Board of Health discusses new nitrogen regulations
On Wednesday, the Board of Health discussed draft regulations for reducing nitrogen emissions to Wareham’s watershed.
Since April, the members have been working to create new standards for nitrogen output after Town Meeting voters repealed a bylaw that required new developments contribute no nitrogen to the town's watershed.
The previous bylaw was deemed unenforceable by the Board of Health.
According to members, the new regulations are intended to enhance existing regulations enforced by the state Department of Environmental protection.
The focus of the regulations is on the correction of failed sewer systems. Being a natural product of bathroom activity, most of nitrogen pollution comes from incompletely treated septic waste. The worst polluters are failed septic systems.
On Wednesday, the Board sought the advice of Town Counsel associate Jason Talerman, of Blatman Bobrowski & Mead, to help finalize the language of the regulations.
Members discussed expanding the definition of “new developments” to include any failed systems that routine inspections determined would need to be replaced anyway. The regulation would require any newly installed systems keep annual nitrogen emissions below state standards, in the event their system fail.
Additionally, the draft document states residents who are required to replace their system would be charged an annual $75 monitoring fee during the first two years following its installation.
The fee would be paid to the Board of Health to help absorb the cost of oversight, inspection, monitor, and enforcement, according to the draft document.
Upon receiving Talerman’s legal input, the Board of Health decided to continue its meeting on the subject to Wednesday, August 17 in order for the document to be reworded.
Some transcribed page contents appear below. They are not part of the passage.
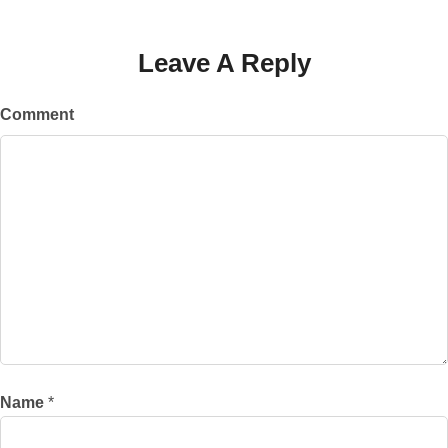
Leave A Reply
Comment
Name
*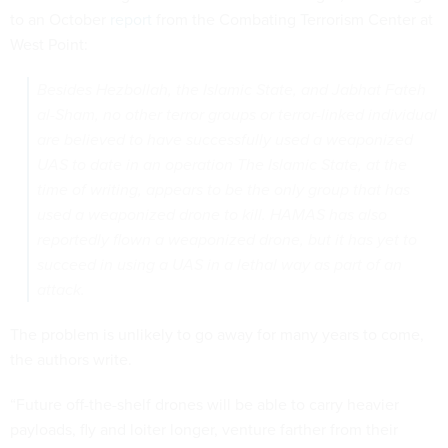
to an October
report
from the Combating Terrorism Center at
West Point:
Besides Hezbollah, the Islamic State, and Jabhat Fateh
al-Sham, no other terror groups or terror-linked individual
are believed to have successfully used a weaponized
UAS to date in an operation The Islamic State, at the
time of writing, appears to be the only group that has
used a weaponized drone to kill. HAMAS has also
reportedly flown a weaponized drone, but it has yet to
succeed in using a UAS in a lethal way as part of an
attack.
The problem is unlikely to go away for many years to come,
the authors write.
“Future off-the-shelf drones will be able to carry heavier
payloads, fly and loiter longer, venture farther from their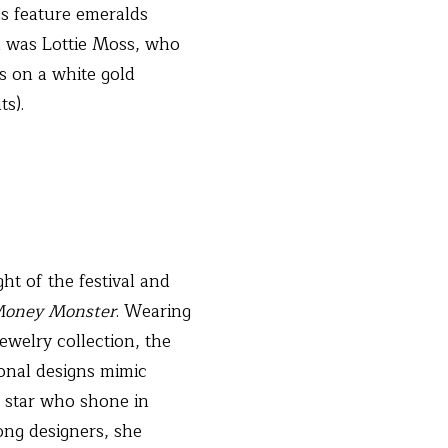
gs feature emeralds
gn was Lottie Moss, who
s on a white gold
ts).
ht of the festival and
oney Monster
. Wearing
ewelry collection, the
gonal designs mimic
r star who shone in
ng designers, she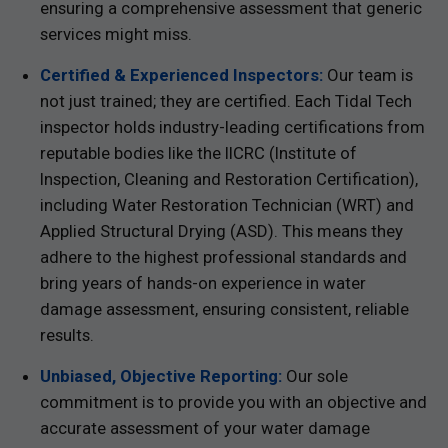
ensuring a comprehensive assessment that generic
services might miss.
Certified & Experienced Inspectors:
Our team is
not just trained; they are certified. Each Tidal Tech
inspector holds industry-leading certifications from
reputable bodies like the IICRC (Institute of
Inspection, Cleaning and Restoration Certification),
including Water Restoration Technician (WRT) and
Applied Structural Drying (ASD). This means they
adhere to the highest professional standards and
bring years of hands-on experience in water
damage assessment, ensuring consistent, reliable
results.
Unbiased, Objective Reporting:
Our sole
commitment is to provide you with an objective and
accurate assessment of your water damage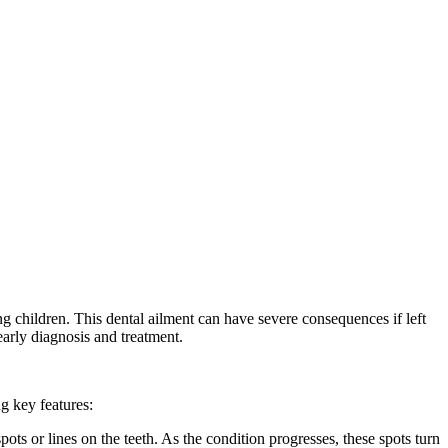
g children. This dental ailment can have severe consequences if left
early diagnosis and treatment.
ng key features:
ots or lines on the teeth. As the condition progresses, these spots turn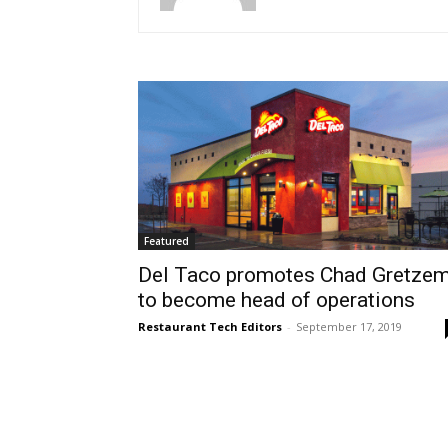
Featured
Del Taco promotes Chad Gretze
to become head of operations
Restaurant Tech Editors
-
September 17, 2019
Members said a public hearing will be scheduled once the language of the regulations is close to finalized in early or mid-September.
These regulations are the latest solution to a decades-long concern of excess nitrogen in Wareham’s waterways.
In addition to failed septic systems, nitrogen also comes from fertilizer: on lawns, on cranberry bogs, on golf courses, etc.
Unlike toxic pollutants, nitrogen won’t give you cancer or cause birth defects or make anyone sick. It is nitrogen’s ability to make things grow that makes it a problem.
When nitrogen gets into streams, ponds, and Buzzards Bay, algae and other “invasive species” grow uncontrollably. In the process, sucking up a lot of oxygen. Without the oxygen they need, fish and shellfish die.